Seminar by Ken Dill

NANO-KINETICS
Ken Dill
School of Pharmacy
University of California, San Francisco

Wednesday, November 3, 2010
11:00 am – 12 pm
Fung Auditorium

Abstract:

We are interested in the dynamical laws — Fick’s law of particle diffusion, Fourier’s law of heat flow, and mass-action models of chemical kinetics, for example — in the limit of small system size. For example, biological cells often have small numbers of particles. How do the fluctuations matter? We have explored a theoretical approach to dynamics called Maximum Caliber, akin to Maximum Entropy for equilibria that treats full dynamical distribution functions of rates. In companion studies, we have developed experimental tests, including colloidal particle diffusion under a microscope, and single-particle A -->B reactions. Maximum Caliber appears to provide a general first-principles approach to treating single-molecule and few particle stochastic dynamical processes.

Biosketch:

Ken A Dill is a Distinguished Professor of Biophysics and Associate Dean of Research, School of Pharmacy, at the University of California, San Francisco. Dill received S.B. and S.M. degrees from MIT in Mechanical Engineering, a PhD in Biology with BH Zimm at the University of California, San Diego, and did postdoctoral research with PJ Flory in Chemistry at Stanford University. He received the first Hans Neurath Award in 1998, from the Protein Society, for his research on the structures of proteins. He co-founded a coalition of basic research societies that has advocated for bridging the physical and life sciences, was president of the Biophysical Society, and was elected to the National Academy of Sciences in 2008. With Sarina Bromberg, he co-authored Molecular Driving Forces, a textbook in physical chemistry and statistical mechanics.

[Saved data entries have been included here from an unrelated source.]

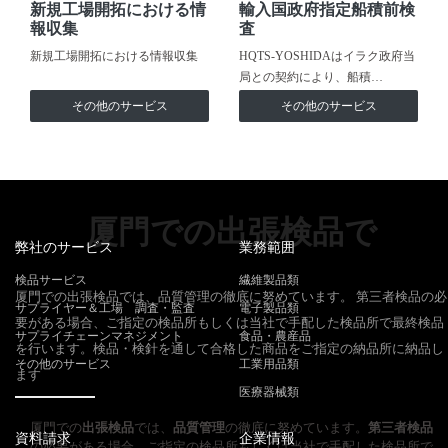
新規工場開拓における情
輸入国政府指定船積前検
報収集
査
新規工場開拓における情報収集
HQTS-YOSHIDAはイラク政府当
局との契約により、船積…
その他のサービス
その他のサービス
厦門での出張検品で
弊社のサービス
業務範囲
検品サービス
繊維製品類
厦門での出張検品では、品質管理の徹底に努めています。 第三者検品の必
サプライヤー＆工場 調査・監査
電子製品類
要がある場合、ご指定の検品所もしくは当社で手配した検品所で最終検品
サプライチェーンマネジメント
食品・農産品
を行います。検品・検針を通して合格した商品をご指定の納品所に納品し
その他のサービス
工業用品類
ます
医療器械類
厦門での
出張検品
では、
品質管理
の徹底に努めています。
第三者検品
資料請求
企業情報
の必要がある場合、ご指定の検品所もしくは当社で手配した検品所で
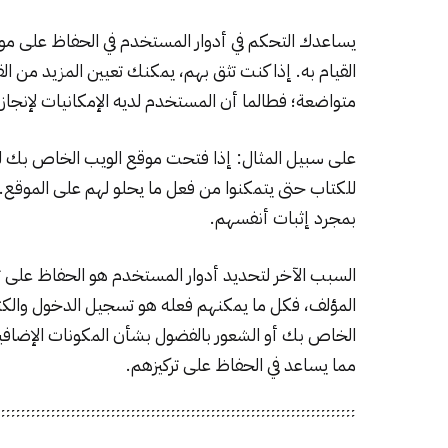
يساعدك التحكم في أدوار المستخدم في الحفاظ على م
القيام به. إذا كنت تثق بهم، يمكنك تعيين المزيد من ال
متواضعة؛ فطالما أن المستخدم لديه الإمكانيات لإنجاز عم
على سبيل المثال: إذا فتحت موقع الويب الخاص بك ل
للكتاب حتى يتمكنوا من فعل ما يحلو لهم على الموقع. 
بمجرد إثبات أنفسهم.
السبب الآخر لتحديد أدوار المستخدم هو الحفاظ على ت
المؤلف، فكل ما يمكنهم فعله هو تسجيل الدخول والكتابة
الخاص بك أو الشعور بالفضول بشأن المكونات الإضافية 
مما يساعد في الحفاظ على تركيزهم.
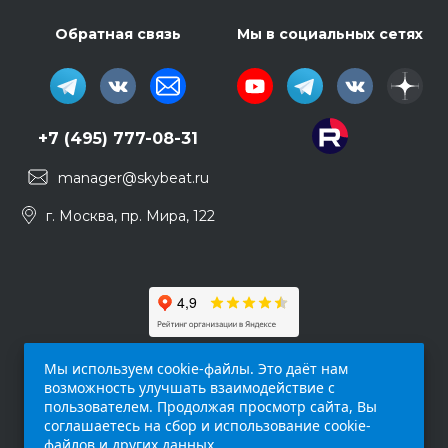
Обратная связь
Мы в социальных сетях
+7 (495) 777-08-31
manager@skybeat.ru
г. Москва, пр. Мира, 122
Мы используем cookie-файлы. Это даёт нам
возможность улучшать взаимодействие с
пользователем. Продолжая просмотр сайта, Вы
соглашаетесь на сбор и использование cookie-
файлов и других данных.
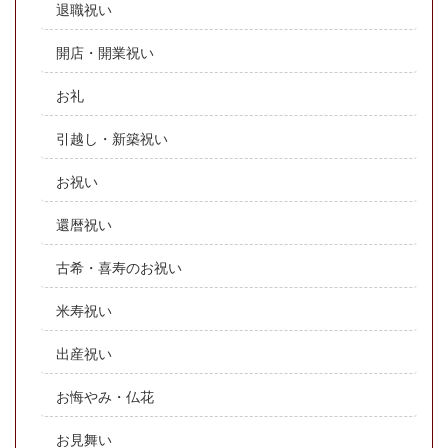
退職祝い
開店・開業祝い
お礼
引越し・新築祝い
お祝い
還暦祝い
古希・喜寿のお祝い
米寿祝い
出産祝い
お悔やみ・仏花
お見舞い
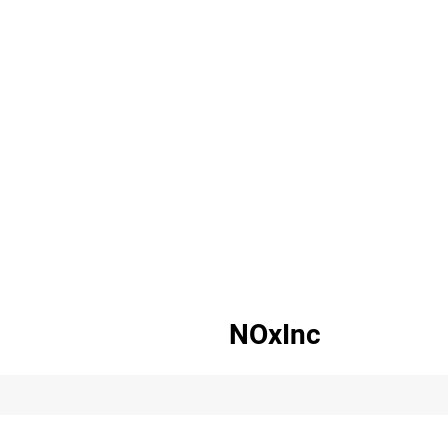
NOxInc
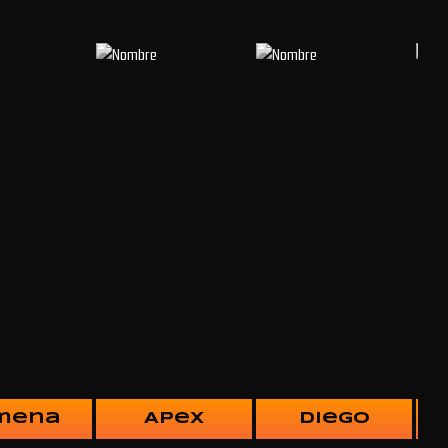
mena
Apex
Diego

Dill studies the physical principles of protein folding, the physics of water, and nonequilibrium statistical thermodynamics in small systems. He is known for his work elucidating: (1) that protein folding occurs on funnel-shaped energy landscapes, (2) the role of hydrophobic interactions in determining the structures of proteins, and (3) for developing, with Dr. Ron Zuckermann, a new class of protein-like polymer materials, called peptoids, that can fold and function much like biological molecules.